Percorri pochi passi per incontrare l’antico edificio detto “Cabanun”. Continua a seguire le indicazioni che trovi ai bivi fino a intravedere alla tua destra la Cascina Porro. Poco dopo, trovi altre indicazioni di svolta a sinistra che ti portano a proseguire nel bosco, in ripida salita. All’uscita dal bosco, prendi la strada bianca che porta al Rifugio Pian delle Bosse, dove potrai fare il pieno di acqua.

Nel prato di fronte al rifugio inizia il sentiero di discesa che, con l’aiuto della segnaletica, ti porta prima in una strada sterrata e poi in un sentiero che costeggia il parcheggio della Castagna e prosegue fino alla Cascina Corma e a Verzi. Dove termina il sentiero inizia un tratto asfaltato che si congiunge con la strada principale, proprio dietro alla chiesa di Verzi. Sul piazzale antistante la chiesa potrai fare ulteriore scorta di acqua.

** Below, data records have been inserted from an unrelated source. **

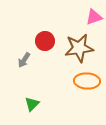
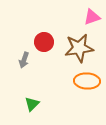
pink triangle: moved 2 px left
red circle: moved 1 px left, 1 px down
gray arrow: rotated 14 degrees counterclockwise
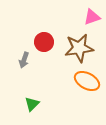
orange ellipse: rotated 25 degrees clockwise
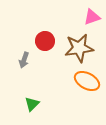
red circle: moved 1 px right, 1 px up
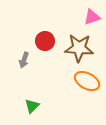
brown star: rotated 12 degrees clockwise
green triangle: moved 2 px down
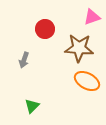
red circle: moved 12 px up
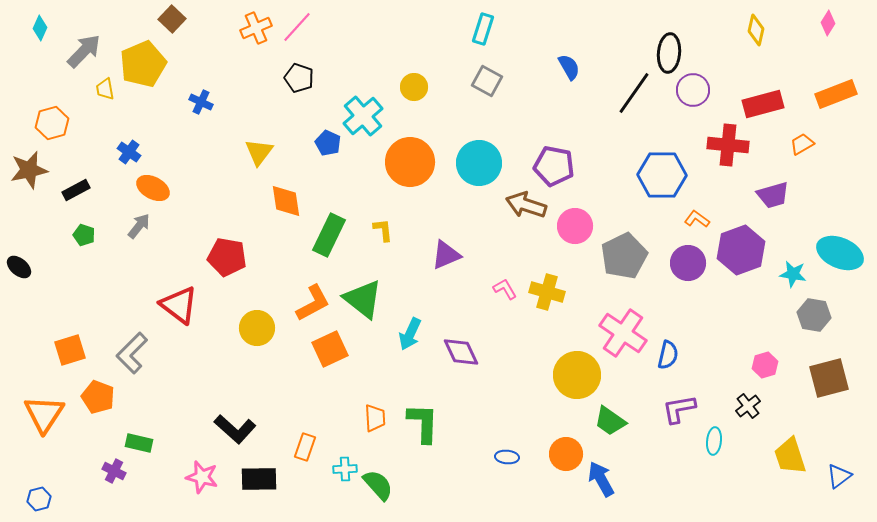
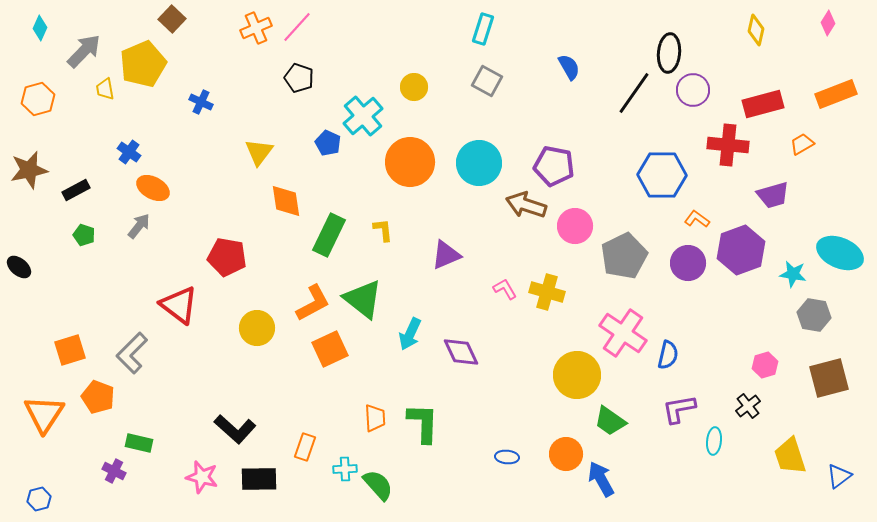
orange hexagon at (52, 123): moved 14 px left, 24 px up
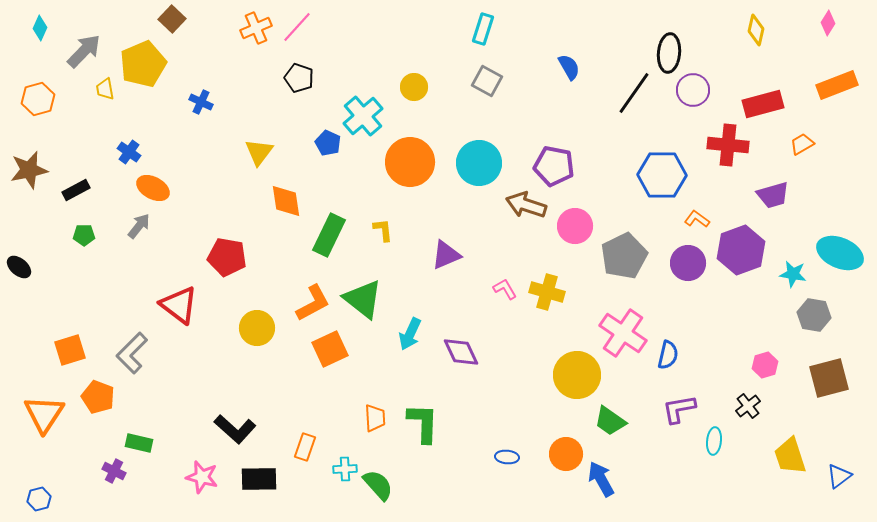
orange rectangle at (836, 94): moved 1 px right, 9 px up
green pentagon at (84, 235): rotated 20 degrees counterclockwise
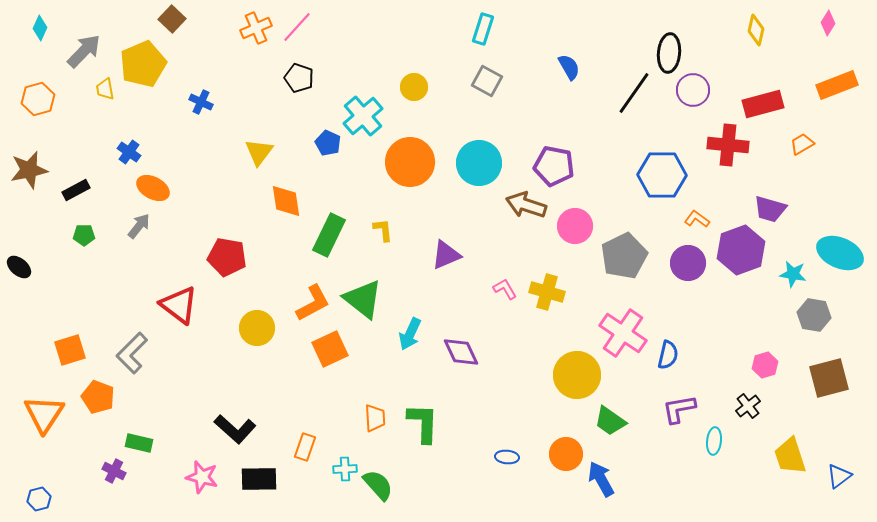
purple trapezoid at (773, 195): moved 3 px left, 14 px down; rotated 32 degrees clockwise
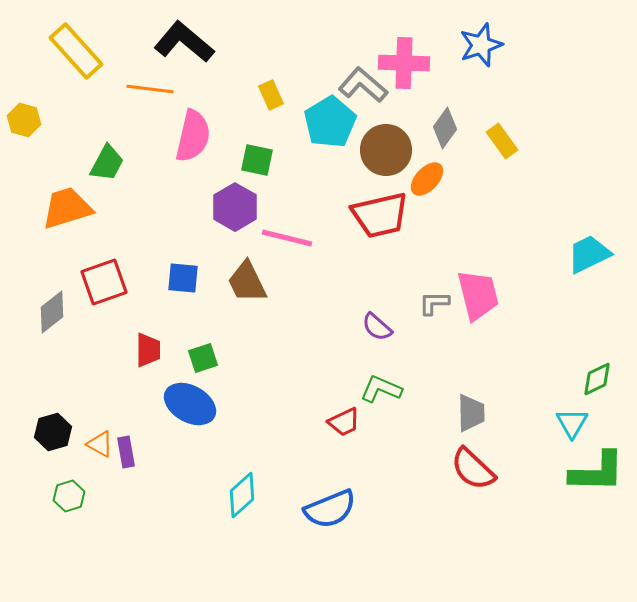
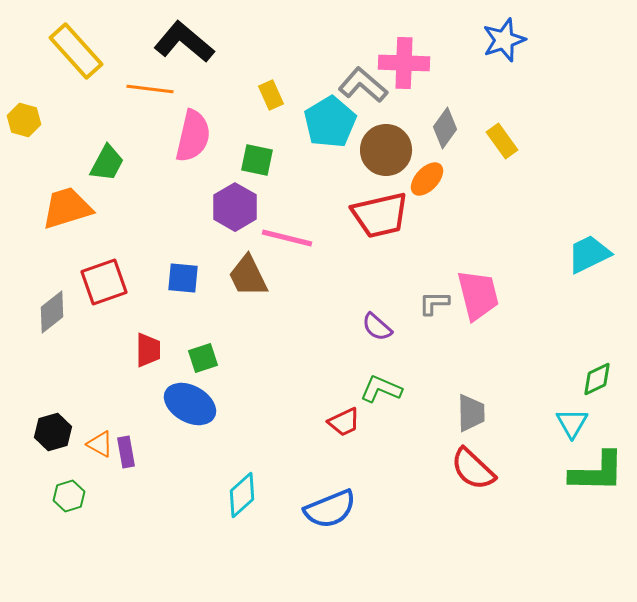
blue star at (481, 45): moved 23 px right, 5 px up
brown trapezoid at (247, 282): moved 1 px right, 6 px up
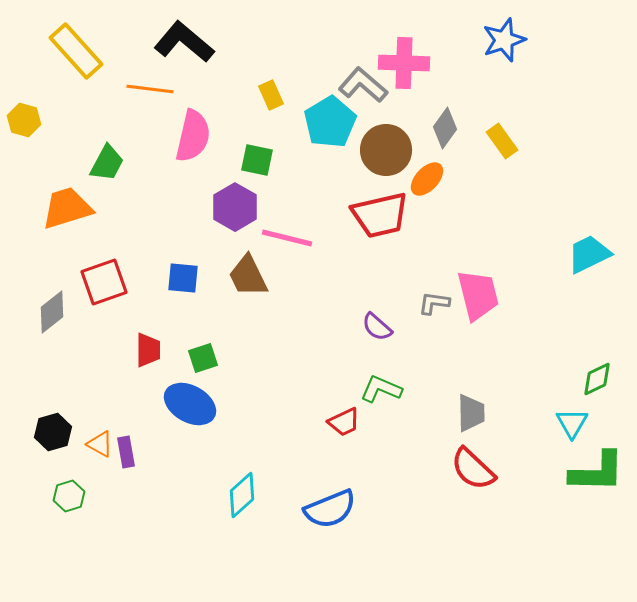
gray L-shape at (434, 303): rotated 8 degrees clockwise
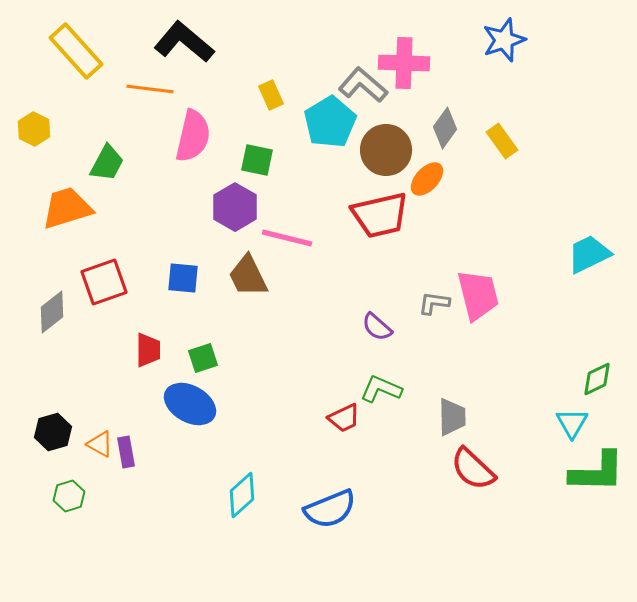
yellow hexagon at (24, 120): moved 10 px right, 9 px down; rotated 12 degrees clockwise
gray trapezoid at (471, 413): moved 19 px left, 4 px down
red trapezoid at (344, 422): moved 4 px up
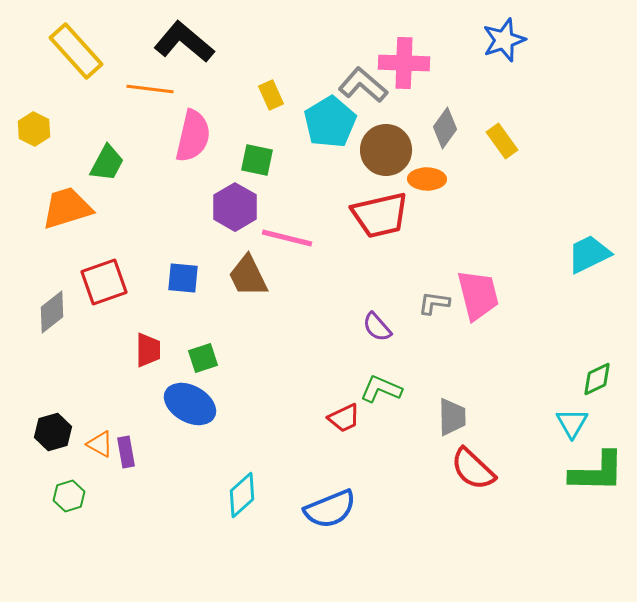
orange ellipse at (427, 179): rotated 48 degrees clockwise
purple semicircle at (377, 327): rotated 8 degrees clockwise
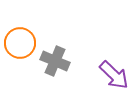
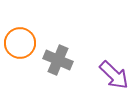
gray cross: moved 3 px right, 1 px up
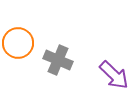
orange circle: moved 2 px left
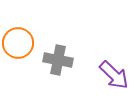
gray cross: rotated 12 degrees counterclockwise
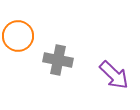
orange circle: moved 7 px up
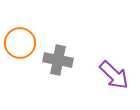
orange circle: moved 2 px right, 7 px down
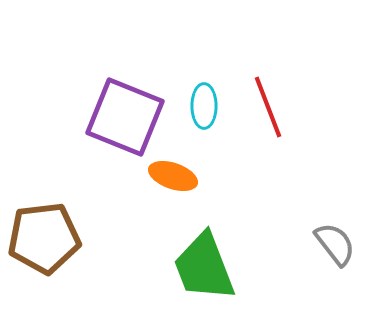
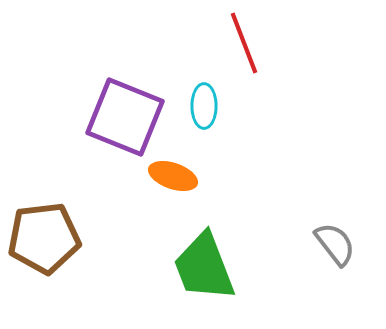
red line: moved 24 px left, 64 px up
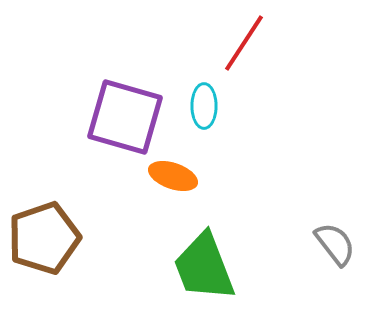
red line: rotated 54 degrees clockwise
purple square: rotated 6 degrees counterclockwise
brown pentagon: rotated 12 degrees counterclockwise
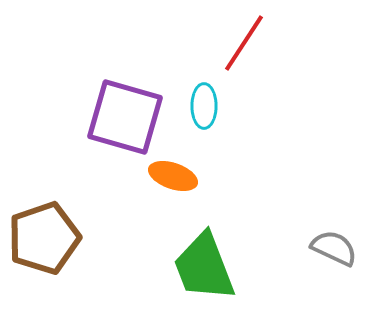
gray semicircle: moved 1 px left, 4 px down; rotated 27 degrees counterclockwise
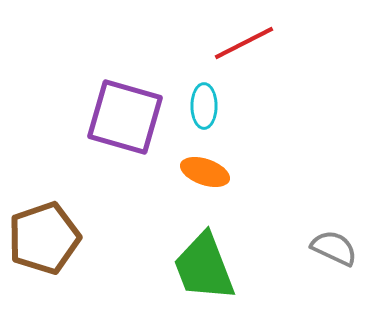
red line: rotated 30 degrees clockwise
orange ellipse: moved 32 px right, 4 px up
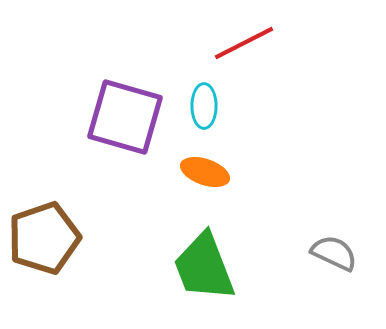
gray semicircle: moved 5 px down
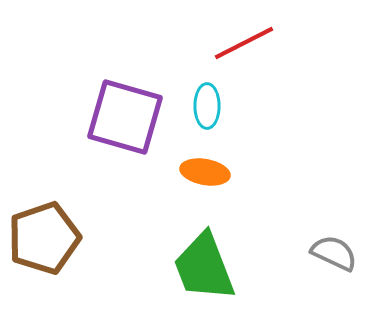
cyan ellipse: moved 3 px right
orange ellipse: rotated 9 degrees counterclockwise
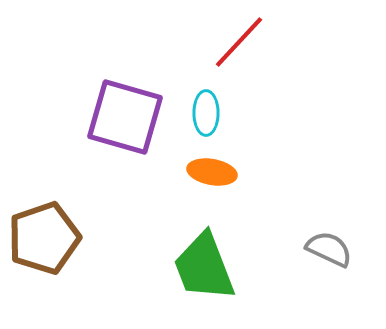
red line: moved 5 px left, 1 px up; rotated 20 degrees counterclockwise
cyan ellipse: moved 1 px left, 7 px down
orange ellipse: moved 7 px right
gray semicircle: moved 5 px left, 4 px up
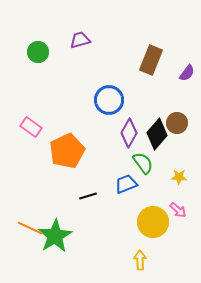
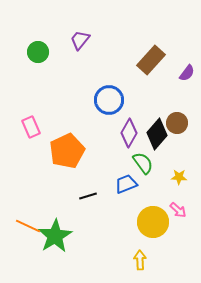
purple trapezoid: rotated 35 degrees counterclockwise
brown rectangle: rotated 20 degrees clockwise
pink rectangle: rotated 30 degrees clockwise
orange line: moved 2 px left, 2 px up
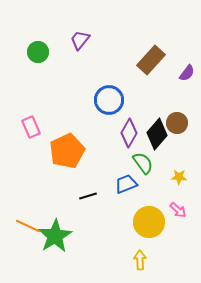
yellow circle: moved 4 px left
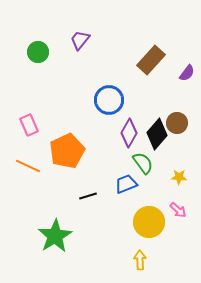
pink rectangle: moved 2 px left, 2 px up
orange line: moved 60 px up
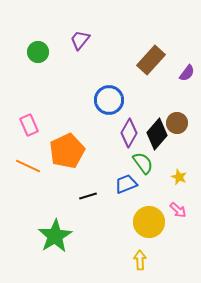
yellow star: rotated 21 degrees clockwise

Svolta a sinistra lungo la strada in salita che in breve diventa sentiero e prosegui fino alla sommità.

Mantieni poi la destra e, raggiunta la strada sterrata, imbocca il sentiero a destra che sale sulla collina delle trincee. Continua sul sentiero che, dopo un saliscendi, si immette su una strada sterrata. Svolta a destra e al segnavia piega a sinistra in una discesa che diventa sempre più ripida. Raggiungi la spianata e prosegui sulla ripida strada sterrata fino al segnavia che trovi sulla sinistra. Prendi il sentiero e attraversa un bosco di sugheri fino ad arrivare nuovamente al Colletto di Ranzi.

Segui il segnavia che indica a destra fino a raggiungere di nuovo, attraverso due cancelletti, la Chiesa dei SS. Cosma e Damiano. Da qui in poi percorri a ritroso fino alla Via Aurelia e alla Chiesa di Nostra Signora del Loreto il percorso fatto all’andata. Sali poi sul marciapiede, svolta leggermente a sinistra, attraversa sulle strisce pedonali e sali sulla passeggiata, che potrai percorrere fino a tornare al punto di partenza.